Bad Medicine
Bad Medicine
So, they never found him? How do you know what happened to him, then?
Yeah - who knows what really happened.
The little people were seen around there! It had to be them!
I’ve heard of them. I didn’t think they were evil, though.
Yeah, I thought they helped people!
Yeah, like guardians, or something.
Hahahah! Good story anyway, bro!
Can’t impress Shawna, I guess.
You can. Just need to tell better stories! Hahahaha!
You got a better one?
I might. My story is true, at least. This kind of thing happens. You just don’t hear about it.
This girl, Tracy, was walking to her friends. Walking down the highway at night ---
Christopher Twin’s Bad Medicine is a debut horror collection told in graphic novel format and inspired by Cree folklore. The stories are narrated by a group of teens who meet up under a bridge one night, light a fire, and begin telling scary stories to amuse themselves.

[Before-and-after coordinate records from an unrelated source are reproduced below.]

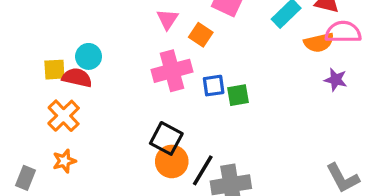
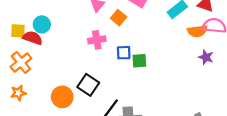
pink cross: (172, 71) -> (97, 40), size x0.7
orange circle: (172, 161) -> (62, 97), moved

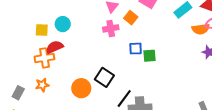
red semicircle: (33, 38) -> (55, 47), moved, turned -42
pink cross: (97, 40) -> (111, 28), moved
orange cross: (21, 63) -> (44, 58), turned 30

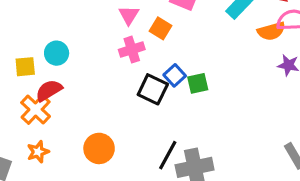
blue square: (136, 49) -> (175, 75), turned -32
orange cross: (44, 58) -> (36, 109), turned -30
black square: (104, 77) -> (153, 89), moved

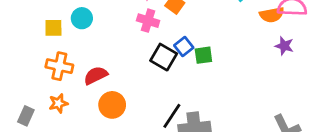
pink cross: (132, 50) -> (148, 21), turned 30
red semicircle: (49, 90) -> (96, 75), moved
orange cross: (36, 109) -> (59, 66), turned -36

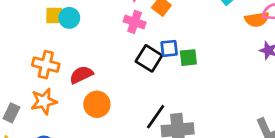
yellow square: (53, 28) -> (54, 15), moved
blue square: (184, 46) -> (169, 48), turned 30
orange star: (58, 103) -> (44, 101), size x1.4

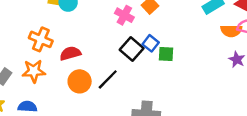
blue square: (169, 48) -> (151, 43), turned 35
black line: (156, 117) -> (108, 79), moved

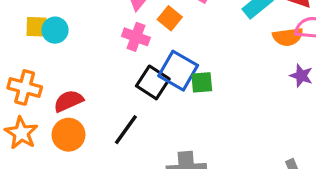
blue square: (151, 43) -> (178, 71), size x1.6
orange star: (34, 71) -> (21, 133), turned -30
orange circle: (80, 81) -> (69, 135), moved

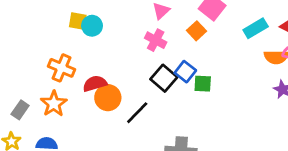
orange square: (170, 18) -> (196, 31), moved
blue square: (178, 71) -> (185, 72), size x0.7
orange circle: (69, 135) -> (108, 98), moved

In the first story, readers learn about the Mimiskiwaw, little people who live by the river and like to play tricks on people. If you give them an offering, they leave you alone; refuse and they take you away. Chad, a young fisherman, encounters the Mimiskiwaw one day and, after mistaking them for little children, is never heard from again.
In the next story, a young girl named Tracy goes to her friend’s house one night and is kidnapped while walking along the highway. While she is being kept in her captor’s barn, she meets a young girl who just so happens to be the ghost of another missing Indigenous girl. With the help of the ghost, Tracy is able to kill her captor and flee to safety.

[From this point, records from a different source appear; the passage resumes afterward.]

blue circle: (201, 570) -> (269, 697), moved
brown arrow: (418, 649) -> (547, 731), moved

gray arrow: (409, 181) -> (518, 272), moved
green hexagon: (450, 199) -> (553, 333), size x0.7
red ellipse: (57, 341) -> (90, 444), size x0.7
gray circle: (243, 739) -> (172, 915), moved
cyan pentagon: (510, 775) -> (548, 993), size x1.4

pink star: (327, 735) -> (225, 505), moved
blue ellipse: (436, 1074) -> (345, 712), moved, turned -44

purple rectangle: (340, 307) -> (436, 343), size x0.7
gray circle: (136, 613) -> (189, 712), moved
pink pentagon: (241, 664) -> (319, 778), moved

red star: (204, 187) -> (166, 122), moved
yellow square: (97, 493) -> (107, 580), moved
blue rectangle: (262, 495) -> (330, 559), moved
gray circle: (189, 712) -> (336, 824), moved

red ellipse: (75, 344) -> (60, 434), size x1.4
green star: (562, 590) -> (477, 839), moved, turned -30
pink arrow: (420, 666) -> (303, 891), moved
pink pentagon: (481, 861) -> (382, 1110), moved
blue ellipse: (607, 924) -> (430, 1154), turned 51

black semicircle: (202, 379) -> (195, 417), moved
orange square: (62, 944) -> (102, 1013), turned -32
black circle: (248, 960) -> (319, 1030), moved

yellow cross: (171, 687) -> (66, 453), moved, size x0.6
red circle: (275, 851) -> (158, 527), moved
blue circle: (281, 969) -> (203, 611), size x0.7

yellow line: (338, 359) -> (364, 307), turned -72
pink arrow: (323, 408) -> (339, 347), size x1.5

In the penultimate tale, when sheep begin disappearing on a farm, the farmer calls his grandson Thomas for help in hunting the wolf that is responsible. While on the hunt, Thomas gets turned into a wolf himself after he is bitten by the shapeshifting werewolf who is responsible for attacking all the missing sheep.
The final story focuses on Derrick, one of the friends gathered around the fire. After ditching his friends to go home early, Derrick is haunted by demons in his life, both literally and figuratively, as he comes to terms with his parents’ alcoholism and abuse and its effect on his own sobriety.
Bad Medicine ends with the rest of the group heading home and promising to come out and tell more scary stories again.
Filled with tales of ghosts, shapeshifters and tricksters, Bad Medicine is a great addition to the graphic horror genre for young adult readers. What really stands out here is the intersection between traditional Cree folklore and the lived realities of modern Indigenous youth in today’s world. Stories like Derrick’s that focus on the generational trauma of residential schools, and Tracy’s that take a critical look at the plight of missing and murdered Indigenous women and girls, touch on current Indigenous issues while highlighting the importance of traditional oral story telling.
Complementing Twin’s dark and chilling tales are his equally eerie illustrations that heighten the fear and emotions readers will experience while reading these stories. His choice of colour palette, including dark greys, browns, and blue, amps up the horror factor and makes Bad Medicine the perfect book to read on a cold dark night.
Teresa Iaizzo is a Librarian with the Toronto Public Library.